Weekly Review (2025; 23)

Think. Refrain. Steadfast. Fair.

Equally true in the science of physics and emotions alike: Correlation is not causation. The sun doesn’t make the rooster crow, nor does an insult wound me or make me feel bad. Perhaps conditioned, but never caused. Not ever in all of time or space. Not once.

The thing that I’ve been trying to hold onto … it is already gone. All that remains is an echo, a memory. Deal with it. Stop denying it. Stop trying to change or control the future. Accept.

On the child inside:

  • The child in me wants affirmation. To hear that I’m good. That I’m appreciated. That I matter to someone. That I’m loved. That is what separates children from men.
  • A child needs to feel loved to feel whole. Reason tells me it is unnecessary. People throughout the world live full and satisfying lives without it. Yet I’ve constructed a life with love as the foundation and I struggle to build a house of reason and temperance a top it.
  • “I know this feels hard, but I see you.
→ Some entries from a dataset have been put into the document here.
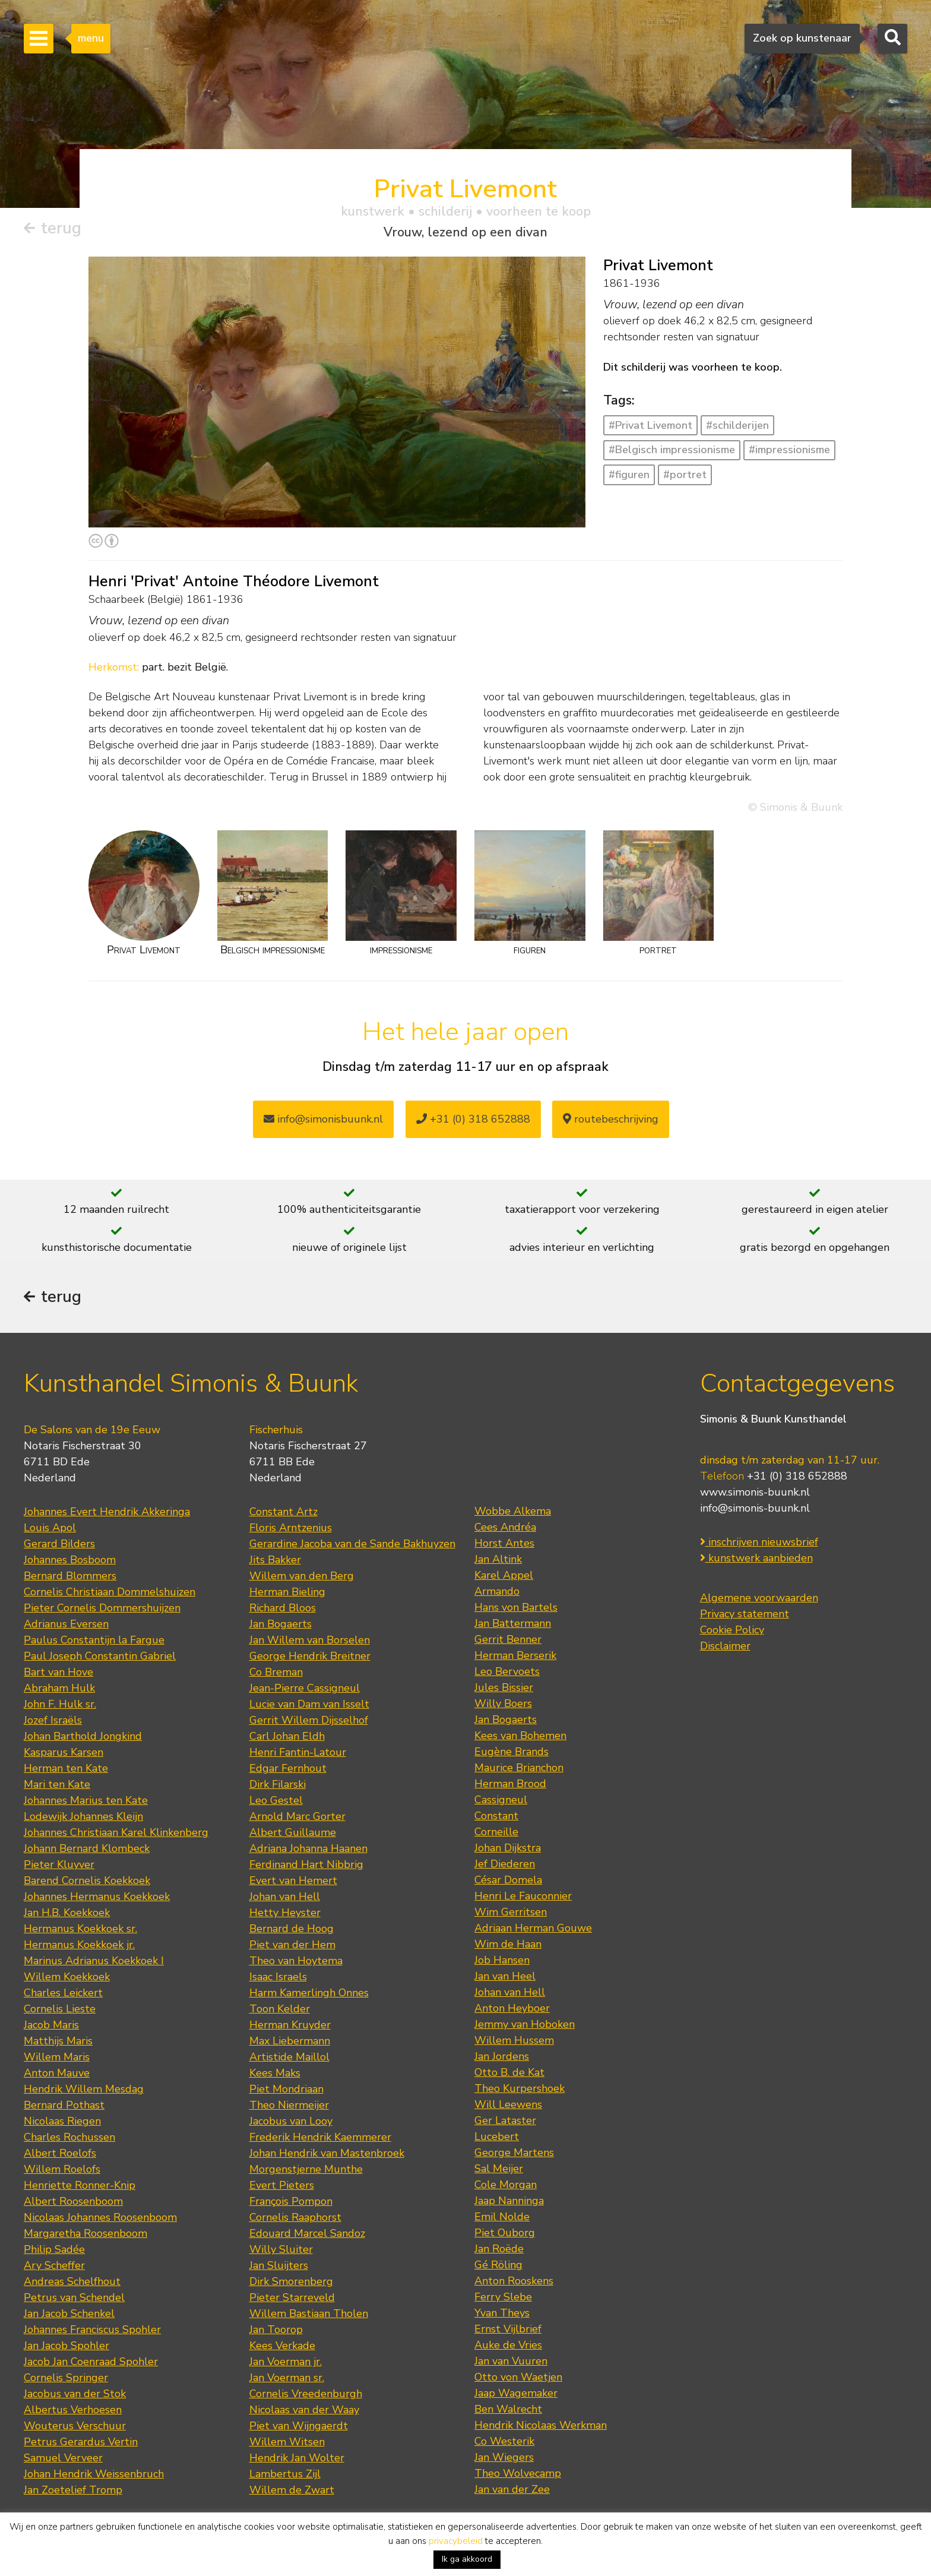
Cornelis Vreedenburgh (305, 2394)
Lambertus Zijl (285, 2474)
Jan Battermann (512, 1623)
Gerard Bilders (59, 1544)
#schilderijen (737, 425)
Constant (496, 1816)
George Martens (514, 2152)
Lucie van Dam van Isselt (309, 1704)
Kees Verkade (282, 2345)
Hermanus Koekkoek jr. (79, 1944)
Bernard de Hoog (291, 1928)
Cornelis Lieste (60, 2009)
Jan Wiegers (504, 2457)
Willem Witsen (287, 2442)
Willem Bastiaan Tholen (308, 2313)
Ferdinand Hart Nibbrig (306, 1864)
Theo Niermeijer (289, 2105)
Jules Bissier (503, 1687)
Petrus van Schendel (74, 2297)
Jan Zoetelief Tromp (73, 2490)
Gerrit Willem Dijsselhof (308, 1720)
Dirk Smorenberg (291, 2281)
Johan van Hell (284, 1896)
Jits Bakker (275, 1560)
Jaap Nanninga (509, 2200)
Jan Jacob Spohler (66, 2345)
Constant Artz (283, 1511)
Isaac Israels (278, 1977)
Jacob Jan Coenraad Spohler (91, 2361)
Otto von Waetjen (518, 2377)
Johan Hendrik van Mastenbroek (326, 2153)
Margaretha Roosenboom (85, 2233)
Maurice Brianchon (518, 1767)
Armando (497, 1591)
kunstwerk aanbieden (756, 1558)
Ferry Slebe (503, 2297)
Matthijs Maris (58, 2041)
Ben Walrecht (508, 2409)
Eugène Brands (511, 1751)
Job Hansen (502, 1960)
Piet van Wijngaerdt (298, 2426)
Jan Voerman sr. (286, 2377)
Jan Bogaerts (280, 1624)
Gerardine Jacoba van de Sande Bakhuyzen (352, 1544)
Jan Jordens (501, 2056)
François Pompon (290, 2201)
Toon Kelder (279, 2009)
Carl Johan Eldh (287, 1736)
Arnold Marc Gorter (297, 1816)
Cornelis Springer (66, 2377)
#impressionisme (789, 449)
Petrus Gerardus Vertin (81, 2442)
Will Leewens (508, 2104)
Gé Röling (498, 2265)
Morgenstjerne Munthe (306, 2169)
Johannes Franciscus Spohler (92, 2329)
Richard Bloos (282, 1608)
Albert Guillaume (292, 1832)
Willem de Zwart (291, 2490)
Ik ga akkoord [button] (467, 2559)
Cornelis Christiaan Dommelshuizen (109, 1592)
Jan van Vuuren (510, 2361)
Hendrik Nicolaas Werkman (540, 2425)
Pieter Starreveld (292, 2297)
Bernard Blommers (70, 1576)
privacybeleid (456, 2541)
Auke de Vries (508, 2345)
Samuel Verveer (63, 2458)
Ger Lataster (505, 2120)
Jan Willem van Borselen (309, 1640)
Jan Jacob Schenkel (69, 2313)
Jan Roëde (499, 2249)
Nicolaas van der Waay (304, 2410)
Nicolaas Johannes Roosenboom (100, 2217)
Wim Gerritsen (510, 1912)
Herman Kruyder (290, 2025)
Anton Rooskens (513, 2281)
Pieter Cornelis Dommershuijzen (102, 1608)
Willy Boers (503, 1703)
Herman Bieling (287, 1592)
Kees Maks (274, 2073)
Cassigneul (500, 1800)
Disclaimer (725, 1646)
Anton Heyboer (512, 2008)
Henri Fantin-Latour (297, 1752)
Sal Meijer (498, 2168)
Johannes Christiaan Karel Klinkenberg (116, 1832)
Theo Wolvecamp (517, 2473)
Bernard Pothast (64, 2105)
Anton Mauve (57, 2073)
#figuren (629, 474)
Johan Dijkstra (507, 1848)
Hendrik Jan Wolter (296, 2458)
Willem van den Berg (301, 1576)
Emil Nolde (502, 2217)
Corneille (496, 1832)
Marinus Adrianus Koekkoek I (94, 1961)
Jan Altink (498, 1559)
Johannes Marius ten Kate (86, 1800)
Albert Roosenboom (73, 2201)
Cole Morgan (505, 2184)
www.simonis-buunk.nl (755, 1492)
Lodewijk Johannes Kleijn (83, 1816)
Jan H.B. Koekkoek (67, 1912)
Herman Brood (510, 1784)
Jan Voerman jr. (285, 2361)
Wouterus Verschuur (75, 2426)
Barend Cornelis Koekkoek (87, 1880)
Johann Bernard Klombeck (87, 1848)
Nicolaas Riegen (62, 2121)
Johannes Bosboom (70, 1560)
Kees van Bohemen (520, 1735)
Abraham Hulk (59, 1688)
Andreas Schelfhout (72, 2281)
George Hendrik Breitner (309, 1656)
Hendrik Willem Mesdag (84, 2089)
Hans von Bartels (516, 1607)
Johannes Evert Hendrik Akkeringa (107, 1511)
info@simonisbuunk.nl (323, 1119)
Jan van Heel (505, 1976)
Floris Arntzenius (290, 1528)
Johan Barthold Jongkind (83, 1736)
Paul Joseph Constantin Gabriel (100, 1656)
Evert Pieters (281, 2185)
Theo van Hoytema (296, 1961)
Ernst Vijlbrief (508, 2329)
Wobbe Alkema (512, 1511)
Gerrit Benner (508, 1639)
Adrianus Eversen (66, 1624)
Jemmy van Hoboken (524, 2024)
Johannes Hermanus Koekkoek (97, 1896)
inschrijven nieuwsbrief (759, 1542)
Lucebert (496, 2136)
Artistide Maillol (289, 2057)
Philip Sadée (54, 2249)
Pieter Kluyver (59, 1864)
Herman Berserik (515, 1655)
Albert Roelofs (60, 2153)
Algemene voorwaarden (759, 1598)
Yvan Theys (502, 2313)
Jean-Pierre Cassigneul (304, 1688)
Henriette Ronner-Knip (79, 2185)
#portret (685, 474)
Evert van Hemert (293, 1880)
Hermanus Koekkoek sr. (80, 1928)
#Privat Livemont (650, 425)
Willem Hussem (514, 2040)
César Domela (508, 1880)
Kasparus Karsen (63, 1752)
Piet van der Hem (292, 1944)
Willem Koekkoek (67, 1977)
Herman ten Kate (66, 1768)
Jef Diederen (504, 1864)
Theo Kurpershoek (519, 2088)
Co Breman (276, 1672)
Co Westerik (504, 2441)
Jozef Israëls (53, 1720)
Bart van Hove (58, 1672)
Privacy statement (744, 1614)
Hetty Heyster (285, 1912)
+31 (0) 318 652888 (473, 1119)
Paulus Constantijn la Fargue (94, 1640)
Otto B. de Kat (509, 2072)
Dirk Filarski (277, 1784)
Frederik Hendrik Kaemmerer (320, 2137)
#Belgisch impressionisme (672, 449)
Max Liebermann (289, 2041)
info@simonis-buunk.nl (755, 1508)
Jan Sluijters (278, 2265)
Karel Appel (503, 1575)
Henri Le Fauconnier (523, 1896)
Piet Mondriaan (286, 2089)
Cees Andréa (505, 1527)
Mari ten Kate (57, 1784)
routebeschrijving (610, 1119)
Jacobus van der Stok (75, 2394)
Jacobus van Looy (290, 2121)
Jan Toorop (276, 2329)
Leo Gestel (276, 1800)
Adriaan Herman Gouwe (533, 1928)
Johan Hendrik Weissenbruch (94, 2474)
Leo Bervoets (507, 1671)
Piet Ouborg (504, 2233)
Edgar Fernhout (288, 1768)
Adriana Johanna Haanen (308, 1848)
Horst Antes (504, 1543)
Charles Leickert (63, 1993)
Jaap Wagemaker (516, 2393)
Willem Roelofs (62, 2169)
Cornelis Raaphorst (295, 2217)
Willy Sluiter (281, 2249)
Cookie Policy (732, 1630)
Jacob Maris (51, 2025)
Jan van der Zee (512, 2489)
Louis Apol (50, 1528)
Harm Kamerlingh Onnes (309, 1993)
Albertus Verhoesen (73, 2410)
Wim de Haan (508, 1944)
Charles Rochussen (69, 2137)
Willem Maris (57, 2057)
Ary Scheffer (54, 2265)
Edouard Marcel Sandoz (307, 2233)
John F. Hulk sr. (60, 1704)
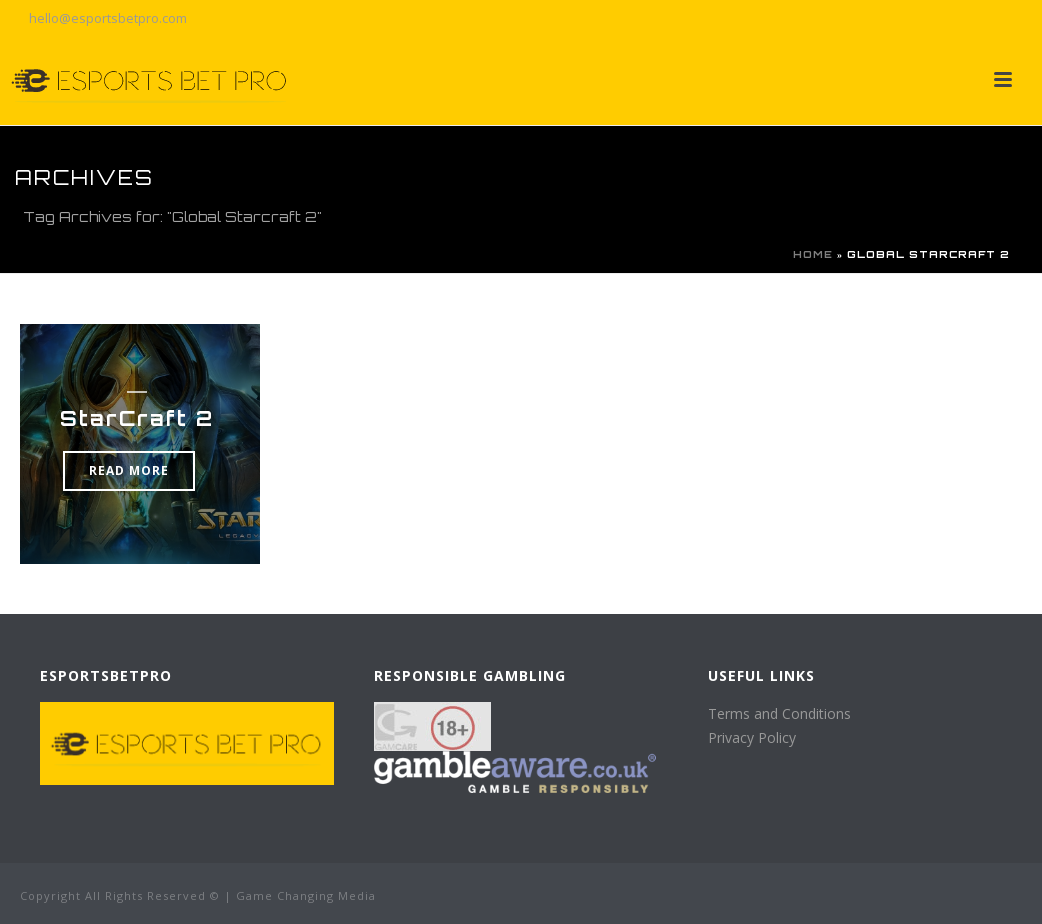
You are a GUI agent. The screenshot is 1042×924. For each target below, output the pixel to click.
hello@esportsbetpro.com (108, 18)
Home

I hear you. I get you. I’m here for you. I love you today. I’ll love you tomorrow. We’ve got this, together”
  • To that kid that is crying inside: it’ll pass. I know that doesn’t help right now. It is of no consolation. Still, it will pass. Sadness has evolved to encourage attachment and to force reflection. Learn from this. Evolve. Grow. History will repeat itself, it doesn’t need your help.

On work:

  • Work hard, but choose good work first.
  • Are you stepping on people? Over them? Then it is not good work.
  • Good work emboldens and unburdens ourselves and others. Good work increases freedom, it doesn’t limit or stifle it.
  • Good work needn’t lift people up, it need only diminish some of the weight holding them down.Emotional maturity is emotional wisdom. Acknowledge what they are. Recognize what they aren’t. Embrace them all, but only hold them briefly, and let them go. They are mere subconscious heuristics: often helpful but never necessarily right.